A discussão assumiu especial importância pois, embora o STF já tivesse analisado a composição da própria base de cálculo da CPRB, não havia analisado sua influência sobre a base do PIS e da Cofins. Nesses julgamentos anteriores (Temas 1.048 e 1.135 do STF), a Corte negou a exclusão do ICMS e do ISS da base da CPRB, por entender que a contribuição representa benefício fiscal ao contribuinte.
A decisão do STJ
Neste cenário de indefinição e de decisões constitucionais desfavoráveis ao contribuinte, prevaleceu o voto do relator, ministro Marco Aurélio Bellizze, que decidiu em desfavor do contribuinte.
A tese fixada estabelece que a CPRB compõe as bases de cálculo do PIS/Pasep e da Cofins, não podendo delas ser excluída. Na fundamentação, firmou-se o entendimento de que a CPRB, ainda que apurada sobre a receita bruta, constitui contribuição devida pelo próprio contribuinte, e não valor de terceiro que apenas transita pela contabilidade da empresa, como ocorre com o ICMS. Por essa razão, o precedente do Tema 69 do STF não se aplica automaticamente ao caso.

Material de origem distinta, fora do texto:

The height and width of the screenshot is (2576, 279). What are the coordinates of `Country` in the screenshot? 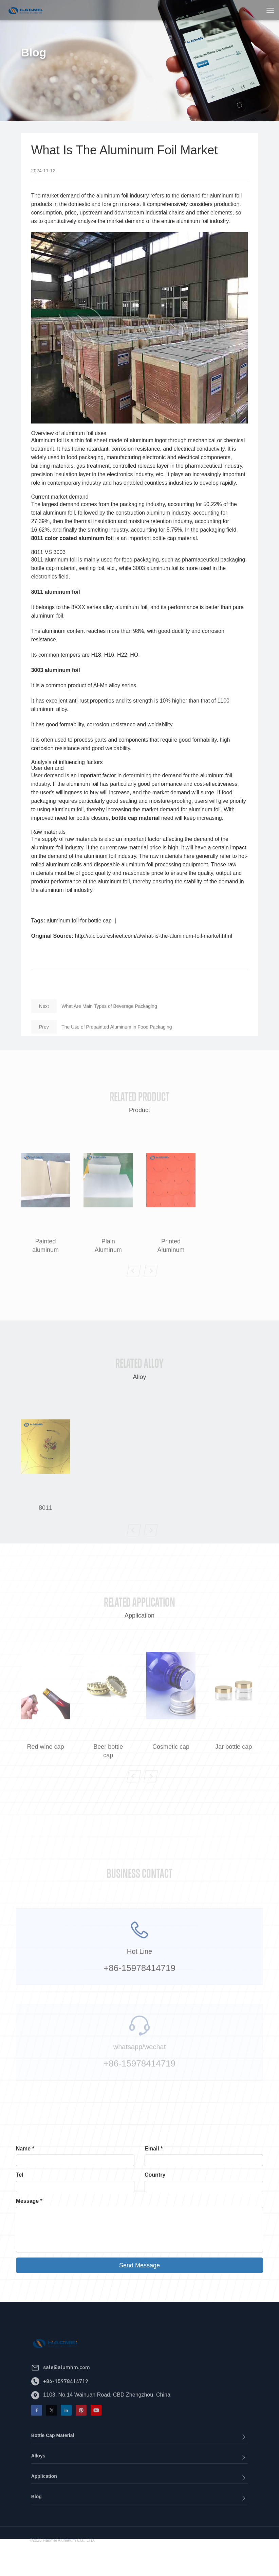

Segundo o relator do caso, a 1ª Seção apenas reafirmou, sob o rito dos repetitivos, o entendimento que as turmas do STJ já vinham adotando em julgamentos individuais sobre a matéria, não se tratando de tese inédita. Por isso, afastou a necessidade de modulação de efeitos, já que não houve mudança de entendimento firmado pela jurisprudência do próprio STJ.
Conclusão
A decisão delimita o alcance da tese do século e confirma que o precedente do STF sobre o ICMS não se aplica automaticamente a outros valores que também representem saída financeira para a empresa. Para os contribuintes que pretendiam excluir a CPRB da base de cálculo do PIS e da Cofins, resta observar o entendimento vinculante fixado no Tema 1.276.